#### Task instructions
Set down, exactly as they stand, the lines from the one containing "<item>duodenum</item> — segment it." through the last line of the records below, leaving every picture out.

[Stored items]

○ ○ ○ ○

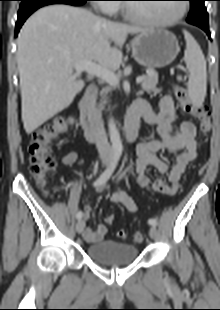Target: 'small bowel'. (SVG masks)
Here are the masks:
<instances>
[{
  "label": "small bowel",
  "mask_w": 220,
  "mask_h": 310,
  "mask_svg": "<svg viewBox=\"0 0 220 310\" xmlns=\"http://www.w3.org/2000/svg\"><path fill=\"white\" fill-rule=\"evenodd\" d=\"M149 123L156 125L160 139L150 140L140 144L137 147V182L140 187L152 192L162 193L173 196L178 192L179 183L183 173L189 163L197 156V129L193 122L183 121L180 124L179 131L176 134L171 133L172 123L175 120V107L171 96H164L160 102L158 111H154L151 106L143 100L136 101L132 106ZM178 151L173 167L169 170L168 164L160 159L156 153L159 151ZM65 165H72L80 162L76 152L66 154L63 159ZM149 166L154 167L161 174L168 175V182L161 178L153 181L146 174ZM97 192L106 190L105 184L95 186ZM111 202L124 206L129 212L135 213L137 205L133 199L125 192L120 190H111L109 192ZM91 206H85L82 216L84 220L89 218ZM107 233V227L104 224H97L95 229L84 228L83 236L89 243H98L102 241Z\"/></svg>",
  "instance_id": "obj_1"
}]
</instances>
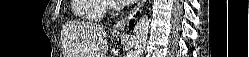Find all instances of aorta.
I'll return each instance as SVG.
<instances>
[{
    "label": "aorta",
    "instance_id": "aorta-1",
    "mask_svg": "<svg viewBox=\"0 0 249 57\" xmlns=\"http://www.w3.org/2000/svg\"><path fill=\"white\" fill-rule=\"evenodd\" d=\"M149 22L148 15H143L135 24L129 42L127 57H141L143 54L144 46L148 38Z\"/></svg>",
    "mask_w": 249,
    "mask_h": 57
}]
</instances>
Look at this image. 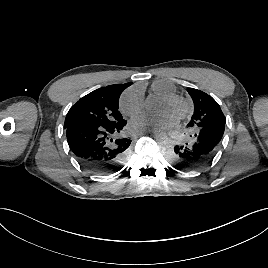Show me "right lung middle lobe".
Instances as JSON below:
<instances>
[{"label":"right lung middle lobe","mask_w":268,"mask_h":268,"mask_svg":"<svg viewBox=\"0 0 268 268\" xmlns=\"http://www.w3.org/2000/svg\"><path fill=\"white\" fill-rule=\"evenodd\" d=\"M121 92L101 87L82 97L68 111L64 128L75 123L111 126L123 120L119 108Z\"/></svg>","instance_id":"obj_1"}]
</instances>
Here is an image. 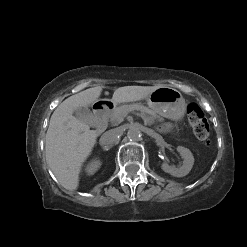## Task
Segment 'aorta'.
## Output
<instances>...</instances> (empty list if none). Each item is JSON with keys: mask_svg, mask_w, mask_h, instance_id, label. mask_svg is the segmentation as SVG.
Masks as SVG:
<instances>
[{"mask_svg": "<svg viewBox=\"0 0 247 247\" xmlns=\"http://www.w3.org/2000/svg\"><path fill=\"white\" fill-rule=\"evenodd\" d=\"M127 137L131 141H139L141 139V132L138 128L131 127V128H129V130L127 132Z\"/></svg>", "mask_w": 247, "mask_h": 247, "instance_id": "aorta-1", "label": "aorta"}]
</instances>
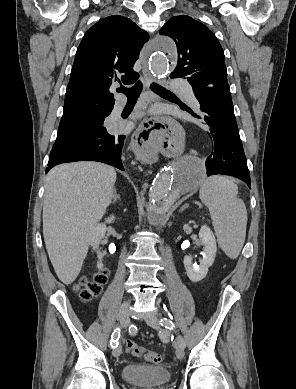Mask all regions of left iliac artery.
<instances>
[{"label": "left iliac artery", "instance_id": "1", "mask_svg": "<svg viewBox=\"0 0 296 389\" xmlns=\"http://www.w3.org/2000/svg\"><path fill=\"white\" fill-rule=\"evenodd\" d=\"M160 324L165 326V328L173 330L175 328V324L166 318L160 320ZM178 343H180L183 347H185V341L181 335L178 336Z\"/></svg>", "mask_w": 296, "mask_h": 389}]
</instances>
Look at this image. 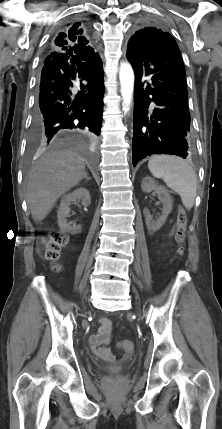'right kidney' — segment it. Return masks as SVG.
Returning <instances> with one entry per match:
<instances>
[{
    "label": "right kidney",
    "mask_w": 222,
    "mask_h": 429,
    "mask_svg": "<svg viewBox=\"0 0 222 429\" xmlns=\"http://www.w3.org/2000/svg\"><path fill=\"white\" fill-rule=\"evenodd\" d=\"M76 201H81L83 206H88L91 203L89 191L85 188H78L73 192L64 195L61 199L60 207L58 209L57 217H58V226L61 230L67 231L71 230L72 227L67 222V217L70 214V205L76 203ZM81 226H77L73 228L75 233L80 232Z\"/></svg>",
    "instance_id": "obj_1"
}]
</instances>
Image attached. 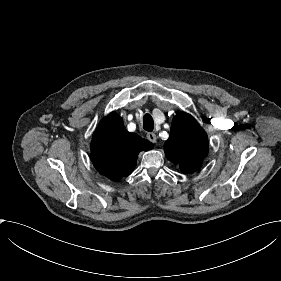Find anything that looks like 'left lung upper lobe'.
Masks as SVG:
<instances>
[{
    "label": "left lung upper lobe",
    "mask_w": 281,
    "mask_h": 281,
    "mask_svg": "<svg viewBox=\"0 0 281 281\" xmlns=\"http://www.w3.org/2000/svg\"><path fill=\"white\" fill-rule=\"evenodd\" d=\"M167 158L182 172L196 171L208 153L205 131L189 114H177L172 121L170 137L164 145Z\"/></svg>",
    "instance_id": "obj_1"
}]
</instances>
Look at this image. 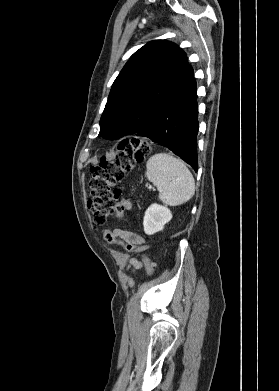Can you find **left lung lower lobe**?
Masks as SVG:
<instances>
[{
    "label": "left lung lower lobe",
    "instance_id": "obj_1",
    "mask_svg": "<svg viewBox=\"0 0 279 391\" xmlns=\"http://www.w3.org/2000/svg\"><path fill=\"white\" fill-rule=\"evenodd\" d=\"M197 116V88L193 78L188 87L137 135L166 146L197 169Z\"/></svg>",
    "mask_w": 279,
    "mask_h": 391
}]
</instances>
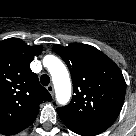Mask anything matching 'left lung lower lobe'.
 Wrapping results in <instances>:
<instances>
[{"label":"left lung lower lobe","mask_w":136,"mask_h":136,"mask_svg":"<svg viewBox=\"0 0 136 136\" xmlns=\"http://www.w3.org/2000/svg\"><path fill=\"white\" fill-rule=\"evenodd\" d=\"M73 132L83 136H94L104 132L109 126L105 124L67 125Z\"/></svg>","instance_id":"1"}]
</instances>
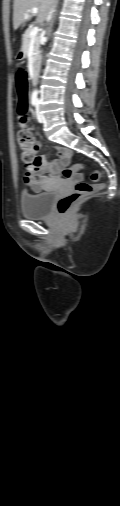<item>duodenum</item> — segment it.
<instances>
[{
  "instance_id": "1",
  "label": "duodenum",
  "mask_w": 120,
  "mask_h": 506,
  "mask_svg": "<svg viewBox=\"0 0 120 506\" xmlns=\"http://www.w3.org/2000/svg\"><path fill=\"white\" fill-rule=\"evenodd\" d=\"M16 56L18 58H25L27 56V51L24 49L23 46H18L17 49H16ZM38 72H39V64L38 62H34L33 64V68H32V80H36L37 77H38Z\"/></svg>"
}]
</instances>
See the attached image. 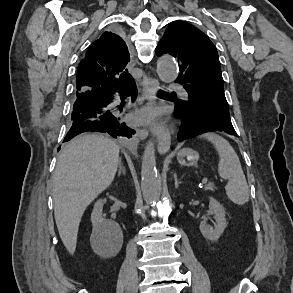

○ ○ ○ ○

#### Expected answer
<item>duodenum</item> — segment it.
<instances>
[{
  "instance_id": "1",
  "label": "duodenum",
  "mask_w": 120,
  "mask_h": 506,
  "mask_svg": "<svg viewBox=\"0 0 120 506\" xmlns=\"http://www.w3.org/2000/svg\"><path fill=\"white\" fill-rule=\"evenodd\" d=\"M16 56L18 58H25L27 56V51L24 49L23 46H18L17 49H16ZM38 72H39V64L38 62H34L33 64V68H32V80H36L37 77H38Z\"/></svg>"
}]
</instances>
See the attached image. 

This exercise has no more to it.